2. Changing market definitions
In light of the entrance of OTT providers into the telecoms space, it’s likely that legislators and competition authorities will change how they define markets. Considering the reach of mega-corporations like Facebook/WhatsApp, the definition of a market needs to be far more flexible, extending beyond borders or indeed, defined at a highly localised level. Therefore, regulatory affairs officers will need to keep track of how previously separated vertical markets morph or merge.
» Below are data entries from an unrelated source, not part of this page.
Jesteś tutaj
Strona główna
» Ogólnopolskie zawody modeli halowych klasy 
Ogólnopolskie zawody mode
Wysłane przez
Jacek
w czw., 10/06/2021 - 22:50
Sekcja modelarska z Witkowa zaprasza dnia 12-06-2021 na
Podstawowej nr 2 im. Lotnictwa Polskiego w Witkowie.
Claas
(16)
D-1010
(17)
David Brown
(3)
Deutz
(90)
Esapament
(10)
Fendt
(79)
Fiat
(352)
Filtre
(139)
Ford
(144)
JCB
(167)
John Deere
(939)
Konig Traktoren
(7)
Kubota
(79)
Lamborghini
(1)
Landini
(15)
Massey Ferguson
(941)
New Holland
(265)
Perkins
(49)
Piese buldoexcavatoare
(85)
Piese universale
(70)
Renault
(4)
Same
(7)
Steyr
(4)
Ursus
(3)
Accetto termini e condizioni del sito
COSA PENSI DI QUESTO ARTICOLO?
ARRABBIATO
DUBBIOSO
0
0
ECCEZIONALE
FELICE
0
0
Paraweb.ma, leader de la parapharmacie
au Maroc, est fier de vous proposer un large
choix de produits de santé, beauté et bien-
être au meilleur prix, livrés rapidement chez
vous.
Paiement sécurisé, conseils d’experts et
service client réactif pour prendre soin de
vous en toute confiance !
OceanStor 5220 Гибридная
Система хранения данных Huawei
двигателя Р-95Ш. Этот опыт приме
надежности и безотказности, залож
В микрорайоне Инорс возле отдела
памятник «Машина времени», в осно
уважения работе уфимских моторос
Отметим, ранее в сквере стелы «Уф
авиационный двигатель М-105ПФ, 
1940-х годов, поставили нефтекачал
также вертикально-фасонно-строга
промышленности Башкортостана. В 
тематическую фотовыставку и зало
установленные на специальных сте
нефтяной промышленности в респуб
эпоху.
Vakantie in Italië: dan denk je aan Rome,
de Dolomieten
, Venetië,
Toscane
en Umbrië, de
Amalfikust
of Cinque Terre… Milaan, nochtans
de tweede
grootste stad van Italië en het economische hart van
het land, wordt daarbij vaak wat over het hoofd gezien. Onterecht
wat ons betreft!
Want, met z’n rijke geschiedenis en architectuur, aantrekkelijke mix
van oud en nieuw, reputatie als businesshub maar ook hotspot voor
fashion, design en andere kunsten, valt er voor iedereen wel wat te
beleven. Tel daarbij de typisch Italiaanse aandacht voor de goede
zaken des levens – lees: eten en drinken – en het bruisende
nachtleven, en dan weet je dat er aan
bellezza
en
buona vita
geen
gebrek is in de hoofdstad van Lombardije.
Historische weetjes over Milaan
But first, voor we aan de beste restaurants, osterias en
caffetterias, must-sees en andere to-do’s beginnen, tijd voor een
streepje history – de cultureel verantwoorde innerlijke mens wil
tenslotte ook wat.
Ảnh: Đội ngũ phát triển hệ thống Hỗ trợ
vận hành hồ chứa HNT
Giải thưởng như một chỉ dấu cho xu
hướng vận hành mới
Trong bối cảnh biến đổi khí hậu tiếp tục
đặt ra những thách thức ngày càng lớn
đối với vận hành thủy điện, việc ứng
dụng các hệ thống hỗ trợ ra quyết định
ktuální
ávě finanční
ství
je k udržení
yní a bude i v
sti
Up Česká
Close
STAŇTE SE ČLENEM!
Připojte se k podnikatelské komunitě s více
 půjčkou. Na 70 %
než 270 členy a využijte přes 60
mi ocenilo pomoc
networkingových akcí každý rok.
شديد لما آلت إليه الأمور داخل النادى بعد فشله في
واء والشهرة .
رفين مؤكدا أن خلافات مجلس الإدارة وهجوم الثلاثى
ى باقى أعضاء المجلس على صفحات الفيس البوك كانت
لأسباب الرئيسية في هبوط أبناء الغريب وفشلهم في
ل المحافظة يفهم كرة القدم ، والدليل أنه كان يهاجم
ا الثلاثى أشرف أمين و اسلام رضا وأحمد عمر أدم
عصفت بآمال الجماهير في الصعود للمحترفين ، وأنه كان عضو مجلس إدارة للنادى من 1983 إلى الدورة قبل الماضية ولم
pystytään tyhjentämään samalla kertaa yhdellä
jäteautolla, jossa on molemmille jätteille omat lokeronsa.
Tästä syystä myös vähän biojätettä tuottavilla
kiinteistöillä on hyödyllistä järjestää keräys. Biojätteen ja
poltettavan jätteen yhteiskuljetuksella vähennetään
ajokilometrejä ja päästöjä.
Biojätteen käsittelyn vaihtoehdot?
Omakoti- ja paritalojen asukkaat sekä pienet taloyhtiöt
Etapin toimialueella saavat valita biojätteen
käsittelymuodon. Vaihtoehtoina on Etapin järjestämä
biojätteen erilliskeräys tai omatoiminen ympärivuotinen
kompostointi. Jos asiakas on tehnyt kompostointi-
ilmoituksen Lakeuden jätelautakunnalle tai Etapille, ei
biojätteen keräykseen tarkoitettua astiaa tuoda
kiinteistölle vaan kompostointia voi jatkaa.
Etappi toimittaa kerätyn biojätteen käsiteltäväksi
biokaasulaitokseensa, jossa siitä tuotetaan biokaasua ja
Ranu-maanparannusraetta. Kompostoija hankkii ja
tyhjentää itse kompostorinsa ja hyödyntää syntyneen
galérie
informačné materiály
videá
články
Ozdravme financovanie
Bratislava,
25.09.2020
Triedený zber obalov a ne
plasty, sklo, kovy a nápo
3. Spectrum and the Digital Single Market
GDPR is by no means the end of harmonisation plans in the European Union. Plans for the Digital Single Market are certain to bring challenges. This is particularly the case for spectrum allocation; currently, Europe has one of the least efficient spectrum allocation systems in the world. It’s possible that the Digital Single Market will create a Europe-wide license, which will standardise how radio frequencies are awarded, used, and traded. This shift is likely to happen imminently, as the objective to allocate the 700MHz band exclusively for mobile broadband is set for completion this year.
4. Net neutrality and 5G
Since the introduction of European net neutrality laws in 2016, the introduction of 5G has thrown up significant questions about how this new high-speed network will interact with existing legislation. This is essentially because 5G could allow telecom providers to exert more influence over the flow of information, as “network slicing” could differentiate the quality of certain services. This could indicate better service for say, premium subscribers at the expense of others. This, of course, flies in the face of net neutrality – and in light of debates that took place last year, it’s likely that the verdict will be delivered soon. What’s more, since the US moved away from its Open Internet rules in 2015, the shift in the EU market could cause dissonance globally, making the job of regulatory affairs officers yet more complex.
5. Influencing policymakers
As touched on above, the telecoms industry is a key space for innovation. Therefore regulatory frameworks either quickly become outdated, or worse, stifle technological advancements. Subsequently, a significant challenge for regulatory affairs officers will be liaising with legislators to support innovation and protect return on investment. Take 5G, which we’ve already mentioned, as an example. In spite of regulatory concerns about net neutrality, it’s undeniable that 5G presents substantial advantages across sectors, from speeding up consumer mobile networks to supporting complex IoT frameworks in manufacturing. As such, it is essential that regulatory affairs officers lead the charge when it comes to convincing regulators that the industry needs space to innovate, adapt and optimise its services for the benefit of the wider economy.
Nurturing innovation and ensuring compliance
In conclusion, regulatory affairs departments certainly have their work cut out. Considering the pace of technological development, it’s likely that the regulatory landscape is going to be in significant flux over the coming years. As such, regulatory affairs officers need to develop complex plans to navigate unclear or shifting legislation, ensure compliance, and create an environment where innovation can thrive in spite of regulations. As such, spear-headed by regulatory affairs departments, telecoms companies need to have a clear line of communication with legislative bodies.